Today is National Bike Day in Japan. While the occasion has an emphasis on motorcycle safety, we’re going to focus on achievements. The game-changing Kawasaki Z1 turns 50 this year, and it came right out of the gates with a bang. Shortly after its debut, Kawasaki was so confident in the bike that it set out for Daytona to destroy a world 24-hour endurance speed record.
As Kawasaki set out to meet the challenge, it brought along a film crew to document the feat. The result is the short film So Far So Fast. Most contemporary big bikes had around 750cc. The Z1’s 903cc four made 81 horsepower at 8,500 rpm. Kawasaki used mostly stock bikes, it says, though some mods were made for safety and to handle the speedway’s high-speed banked surfaces.
Even in mid-March, the conditions were brutal. Daytime temperatures reached 100 degrees, and over 150 on the track’s surface. Over a period of three days, rider Yvon Du Hamel and the crew knocked down several smaller speed records, with speeds averaging over 140 mph on each lap. It’s not until the third day that the 24-hour speed record is attempted.
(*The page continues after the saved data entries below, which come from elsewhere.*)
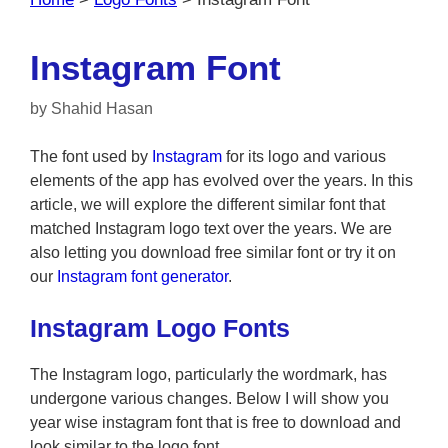
Instagram Font
by
Shahid Hasan
The font used by
Instagram
for its logo and various
elements of the app has evolved over the years. In this
article, we will explore the different similar font that
matched Instagram logo text over the years. We are
also letting you download free similar font or try it on
our
Instagram font generator
.
Instagram Logo Fonts
The Instagram logo, particularly the wordmark, has
undergone various changes. Below I will show you
year wise instagram font that is free to download and
look similar to the logo font.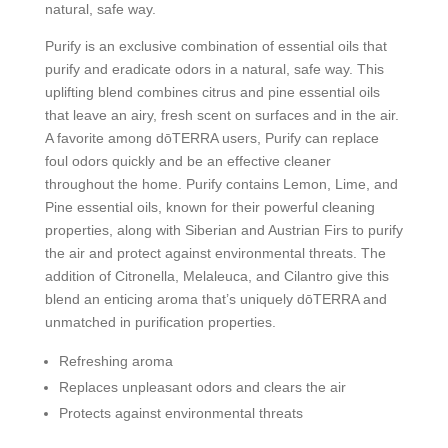
natural, safe way.
Purify is an exclusive combination of essential oils that
purify and eradicate odors in a natural, safe way. This
uplifting blend combines citrus and pine essential oils
that leave an airy, fresh scent on surfaces and in the air.
A favorite among dōTERRA users, Purify can replace
foul odors quickly and be an effective cleaner
throughout the home. Purify contains Lemon, Lime, and
Pine essential oils, known for their powerful cleaning
properties, along with Siberian and Austrian Firs to purify
the air and protect against environmental threats. The
addition of Citronella, Melaleuca, and Cilantro give this
blend an enticing aroma that’s uniquely dōTERRA and
unmatched in purification properties.
Refreshing aroma
Replaces unpleasant odors and clears the air
Protects against environmental threats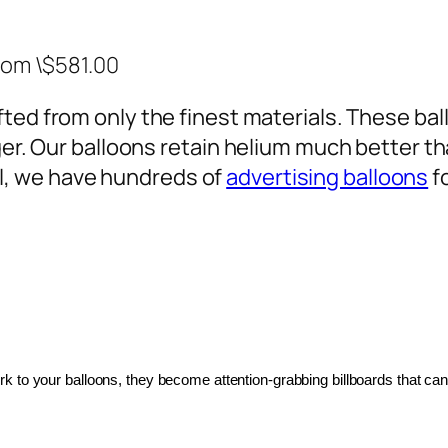
rom \$581.00
ted from only the finest materials. These ballo
ger. Our balloons retain helium much better th
, we have hundreds of
advertising balloons
f
 to your balloons, they become attention-grabbing billboards that can 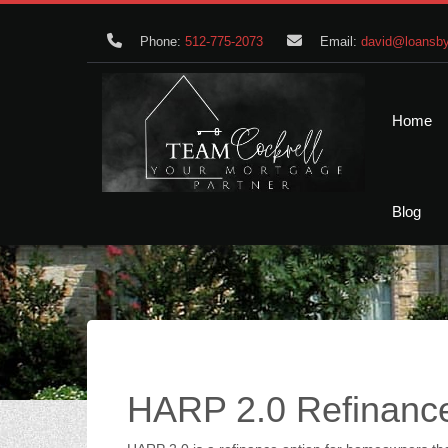
Phone:
512-775-2073
Email:
david@loansby
Home
Blog
HARP 2.0 Refinanc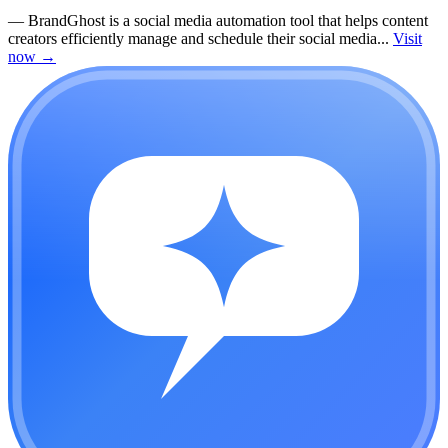
—
BrandGhost is a social media automation tool that helps content
creators efficiently manage and schedule their social media...
Visit
now
→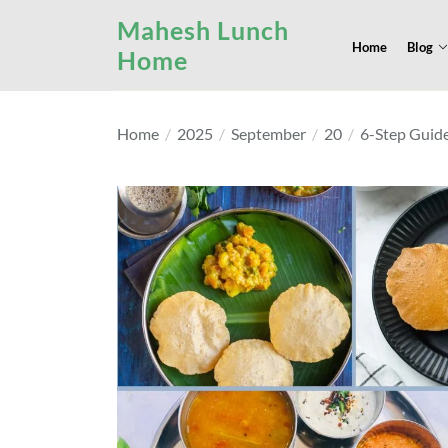
Skip
Mahesh Lunch
to
Home
Blog
Home
the
content
Home
2025
September
20
6-Step Guide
Eight riders take turns riding two bikes in 90-minute shifts. Extreme discipline must be maintained to maximize stamina, fuel, and tires. It’s not a spoiler to reveal that the team was successful. After 2,360.402 miles averaging 109.602 mph, the Kawasaki Z1 was the new world record holder. In total, 52 records were broken over the three-day challenge. It’s all part of the Z1 legend, and why the Kawasaki has deemed it worthy of a heritage-inspired Z900RS.